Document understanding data
********************

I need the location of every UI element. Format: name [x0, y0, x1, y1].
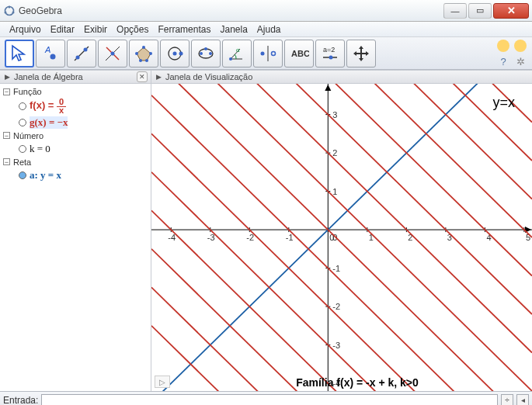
- tool-slider[interactable]: a=2: [315, 40, 345, 68]
- input-dropdown-button[interactable]: ÷: [501, 394, 513, 406]
- titlebar: GeoGebra — ▭ ✕: [0, 0, 532, 22]
- group-reta[interactable]: −Reta: [3, 158, 149, 167]
- tool-reflect[interactable]: [253, 40, 283, 68]
- algebra-toggle-icon: ▶: [3, 73, 11, 81]
- input-submit-button[interactable]: ◂: [516, 394, 529, 406]
- tool-perpendicular[interactable]: [98, 40, 127, 68]
- algebra-close-button[interactable]: ✕: [137, 71, 148, 82]
- help-button[interactable]: ?: [496, 54, 510, 68]
- svg-point-8: [84, 47, 88, 51]
- tool-move-view[interactable]: [346, 40, 376, 68]
- minimize-button[interactable]: —: [443, 3, 467, 19]
- toolbar: A α ABC a=2: [0, 37, 532, 70]
- svg-text:A: A: [44, 45, 50, 54]
- undo-icon: [497, 40, 509, 52]
- svg-point-33: [329, 55, 333, 59]
- item-g[interactable]: g(x) = −x: [3, 116, 149, 130]
- visibility-toggle-a[interactable]: [19, 171, 26, 179]
- tool-angle[interactable]: α: [222, 40, 252, 68]
- svg-point-16: [139, 59, 142, 62]
- menu-opcoes[interactable]: Opções: [112, 22, 153, 36]
- algebra-panel-title: Janela de Álgebra: [14, 72, 137, 81]
- group-funcao[interactable]: −Função: [3, 87, 149, 96]
- tool-move[interactable]: [5, 40, 34, 68]
- label-g: g(x) = −x: [30, 116, 68, 129]
- svg-point-1: [9, 5, 11, 8]
- svg-line-79: [151, 84, 532, 161]
- svg-text:-3: -3: [332, 341, 340, 350]
- menu-editar[interactable]: Editar: [46, 22, 79, 36]
- viz-panel-header[interactable]: ▶ Janela de Visualização: [151, 70, 532, 84]
- label-a: a: y = x: [30, 169, 61, 182]
- redo-button[interactable]: [513, 39, 527, 53]
- tool-line[interactable]: [67, 40, 96, 68]
- menu-arquivo[interactable]: Arquivo: [5, 22, 46, 36]
- viz-panel-title: Janela de Visualização: [165, 72, 532, 81]
- window-title: GeoGebra: [19, 5, 442, 16]
- item-f[interactable]: f(x) = 0x: [3, 98, 149, 116]
- svg-line-77: [151, 84, 532, 237]
- svg-text:3: 3: [332, 110, 337, 119]
- svg-point-13: [142, 46, 145, 49]
- app-icon: [3, 5, 16, 17]
- tool-text[interactable]: ABC: [284, 40, 314, 68]
- svg-line-82: [151, 133, 532, 391]
- redo-icon: [514, 40, 527, 52]
- svg-text:-1: -1: [332, 264, 340, 273]
- algebra-panel-header[interactable]: ▶ Janela de Álgebra ✕: [0, 70, 151, 84]
- tool-polygon[interactable]: [129, 40, 158, 68]
- svg-point-2: [12, 11, 15, 13]
- svg-text:ABC: ABC: [291, 49, 309, 58]
- maximize-button[interactable]: ▭: [468, 3, 492, 19]
- menu-janela[interactable]: Janela: [215, 22, 252, 36]
- item-a[interactable]: a: y = x: [3, 168, 149, 182]
- svg-point-29: [272, 51, 276, 55]
- svg-text:α: α: [236, 47, 240, 54]
- play-button[interactable]: ▷: [155, 376, 170, 388]
- input-label: Entrada:: [3, 395, 38, 406]
- input-field[interactable]: [41, 394, 498, 406]
- svg-text:y=x: y=x: [492, 95, 515, 110]
- svg-line-74: [151, 84, 532, 353]
- settings-button[interactable]: ✲: [513, 54, 527, 68]
- menu-exibir[interactable]: Exibir: [79, 22, 112, 36]
- svg-text:2: 2: [332, 148, 337, 158]
- group-numero[interactable]: −Número: [3, 131, 149, 140]
- svg-point-26: [229, 57, 232, 61]
- svg-point-11: [111, 51, 115, 55]
- label-f: f(x) = 0x: [30, 99, 66, 115]
- svg-point-24: [204, 47, 207, 50]
- visibility-toggle-g[interactable]: [19, 119, 26, 126]
- menubar: Arquivo Editar Exibir Opções Ferramentas…: [0, 22, 532, 37]
- algebra-tree: −Função f(x) = 0x g(x) = −x −Número k = …: [0, 84, 151, 391]
- svg-text:1: 1: [332, 187, 337, 196]
- svg-point-28: [261, 51, 265, 55]
- visibility-toggle-f[interactable]: [19, 102, 26, 110]
- undo-button[interactable]: [496, 39, 510, 53]
- close-button[interactable]: ✕: [493, 3, 529, 19]
- svg-text:-4: -4: [168, 233, 176, 242]
- svg-text:-3: -3: [207, 233, 215, 242]
- svg-line-86: [151, 287, 532, 391]
- content-area: ▶ Janela de Álgebra ✕ −Função f(x) = 0x …: [0, 70, 532, 391]
- svg-text:-1: -1: [286, 233, 294, 242]
- svg-point-19: [173, 51, 177, 55]
- menu-ajuda[interactable]: Ajuda: [252, 22, 286, 36]
- svg-text:-2: -2: [246, 233, 254, 242]
- item-k[interactable]: k = 0: [3, 142, 149, 156]
- label-k: k = 0: [30, 143, 50, 155]
- tool-ellipse[interactable]: [191, 40, 221, 68]
- viz-toggle-icon: ▶: [155, 73, 162, 81]
- svg-point-20: [179, 51, 183, 55]
- svg-text:a=2: a=2: [323, 46, 335, 54]
- svg-point-3: [5, 11, 7, 13]
- tool-circle[interactable]: [160, 40, 190, 68]
- svg-point-23: [209, 52, 212, 55]
- svg-point-22: [200, 52, 203, 55]
- visibility-toggle-k[interactable]: [19, 145, 26, 153]
- svg-text:-2: -2: [332, 302, 340, 311]
- menu-ferramentas[interactable]: Ferramentas: [153, 22, 215, 36]
- tool-point[interactable]: A: [36, 40, 65, 68]
- svg-point-17: [135, 52, 138, 55]
- graph-canvas[interactable]: -4-3-2-1012345-4-3-2-11230y=xFamília f(x…: [151, 84, 532, 391]
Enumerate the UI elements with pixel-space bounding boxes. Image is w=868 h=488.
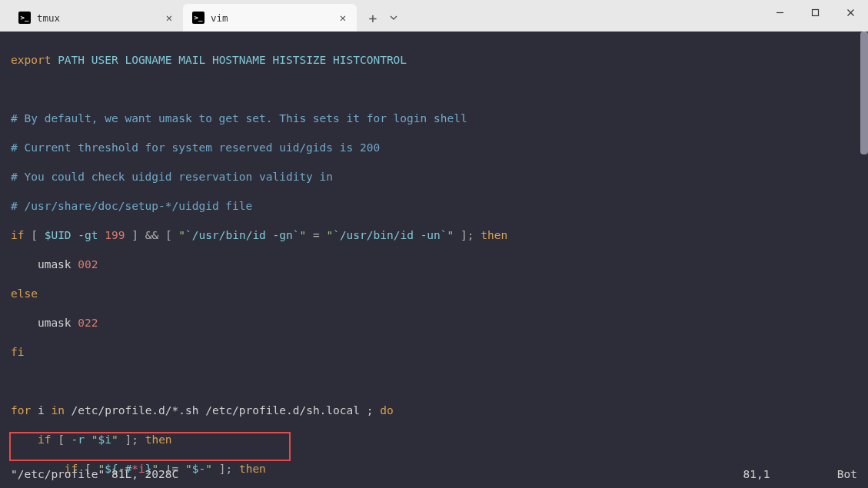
status-position: 81,1 Bot: [743, 467, 857, 482]
keyword-for: for: [11, 404, 31, 417]
var-uid: $UID: [45, 229, 72, 241]
comment: # /usr/share/doc/setup-*/uidgid file: [11, 199, 857, 214]
comment: # Current threshold for system reserved …: [11, 141, 857, 155]
chevron-down-icon: [390, 14, 397, 22]
env-vars-list: PATH USER LOGNAME MAIL HOSTNAME HISTSIZE…: [58, 54, 407, 66]
tab-strip: >_ tmux ✕ >_ vim ✕ +: [9, 4, 403, 32]
vim-status-line: "/etc/profile" 81L, 2028C 81,1 Bot: [11, 467, 857, 482]
tab-vim[interactable]: >_ vim ✕: [183, 4, 357, 32]
terminal-icon: >_: [192, 12, 205, 24]
keyword-fi: fi: [11, 346, 24, 358]
titlebar: >_ tmux ✕ >_ vim ✕ +: [0, 0, 868, 32]
tab-dropdown-button[interactable]: [384, 6, 403, 29]
terminal-icon: >_: [18, 12, 31, 24]
close-icon[interactable]: ✕: [337, 12, 349, 24]
keyword-then: then: [481, 229, 507, 241]
terminal-viewport[interactable]: export PATH USER LOGNAME MAIL HOSTNAME H…: [0, 32, 868, 488]
maximize-button[interactable]: [797, 0, 833, 25]
comment: # By default, we want umask to get set. …: [11, 111, 857, 126]
tab-tmux[interactable]: >_ tmux ✕: [9, 4, 183, 32]
tab-label: vim: [211, 12, 228, 24]
close-icon[interactable]: ✕: [163, 12, 175, 24]
minimize-button[interactable]: [762, 0, 797, 25]
keyword-do: do: [380, 404, 393, 417]
maximize-icon: [811, 8, 820, 17]
new-tab-button[interactable]: +: [361, 6, 384, 29]
status-file-info: "/etc/profile" 81L, 2028C: [11, 467, 178, 482]
minimize-icon: [776, 8, 784, 17]
window-controls: [762, 0, 868, 25]
keyword-export: export: [11, 54, 51, 66]
svg-rect-0: [812, 9, 818, 15]
keyword-in: in: [51, 404, 64, 417]
scrollbar-thumb[interactable]: [860, 32, 868, 154]
keyword-else: else: [11, 287, 38, 300]
tab-label: tmux: [37, 12, 60, 24]
keyword-if: if: [11, 229, 24, 241]
close-window-button[interactable]: [833, 0, 868, 25]
close-icon: [846, 8, 855, 17]
comment: # You could check uidgid reservation val…: [11, 170, 857, 184]
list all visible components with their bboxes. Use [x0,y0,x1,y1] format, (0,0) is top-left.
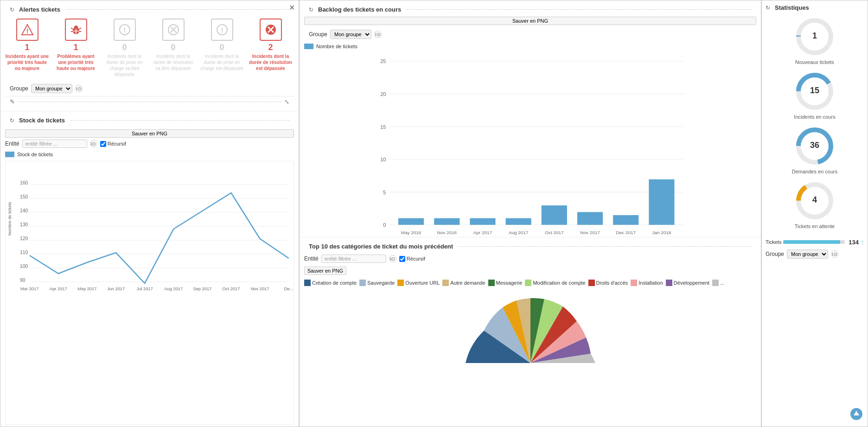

********************

▶ [Action item] Among the records, find every line holding the word "comment" and copy it.

▶ [Finished exercise]
comment: # /usr/share/doc/setup-*/uidgid file: [11, 199, 857, 214]
comment: # Current threshold for system reserved …: [11, 141, 857, 155]
comment: # By default, we want umask to get set. …: [11, 111, 857, 126]
comment: # You could check uidgid reservation val…: [11, 170, 857, 184]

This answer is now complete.